The company is called Haemanthus, the name of a plant called a blood lily, and on Sunday, it denied that Holmes was involved.
“Yes, our CEO, Billy Evans, is Elizabeth Holmes’ partner,” Haemanthus said on social media platform X. “Skepticism is rational. Elizabeth Holmes has zero involvement in Haemanthus.
“This is not Theranos 2.0.”
Haemanthus said would use a technology called Raman spectroscopy, using lasers and other light beams, and artificial intelligence, to analyze samples.
“We’re starting with veterinary medicine,” the company said on X. “It’s practical and meaningful.
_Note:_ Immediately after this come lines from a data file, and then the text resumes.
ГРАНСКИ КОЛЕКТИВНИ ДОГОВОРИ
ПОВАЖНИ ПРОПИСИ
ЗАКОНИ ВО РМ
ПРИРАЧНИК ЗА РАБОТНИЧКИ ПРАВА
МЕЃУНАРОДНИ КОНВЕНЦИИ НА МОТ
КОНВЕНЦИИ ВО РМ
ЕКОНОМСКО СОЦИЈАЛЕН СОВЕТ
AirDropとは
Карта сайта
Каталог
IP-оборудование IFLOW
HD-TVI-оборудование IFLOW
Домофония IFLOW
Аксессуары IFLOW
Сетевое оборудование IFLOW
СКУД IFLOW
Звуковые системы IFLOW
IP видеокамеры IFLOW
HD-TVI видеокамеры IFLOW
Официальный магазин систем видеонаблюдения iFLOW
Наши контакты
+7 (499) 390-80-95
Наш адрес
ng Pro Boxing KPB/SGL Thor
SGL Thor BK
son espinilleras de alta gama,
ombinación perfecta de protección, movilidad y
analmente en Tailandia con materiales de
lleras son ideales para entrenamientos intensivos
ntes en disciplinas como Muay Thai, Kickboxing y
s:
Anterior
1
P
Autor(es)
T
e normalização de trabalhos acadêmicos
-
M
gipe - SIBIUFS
It validates our technology, helps animals who can’t describe symptoms, and builds the foundation for human applications.
Holmes, 37, has two children with Evans, a hotel heir with a bachelor’s degree in economics from the Massachusetts Institute of Technology. Evans was a fixture at the federal courthouse in San Jose during Holmes’ four-month trial for felony fraud.
Holmes is serving a federal prison sentence for bilking investors in her now-defunct, Palo Alto-based Theranos out of hundreds of millions of dollars. Jurors in her trial heard she made false claims about the company’s blood-testing machines, which were touted to conduct a full range of tests using just a few drops of blood from a fingerprick, but in reality could perform only a handful.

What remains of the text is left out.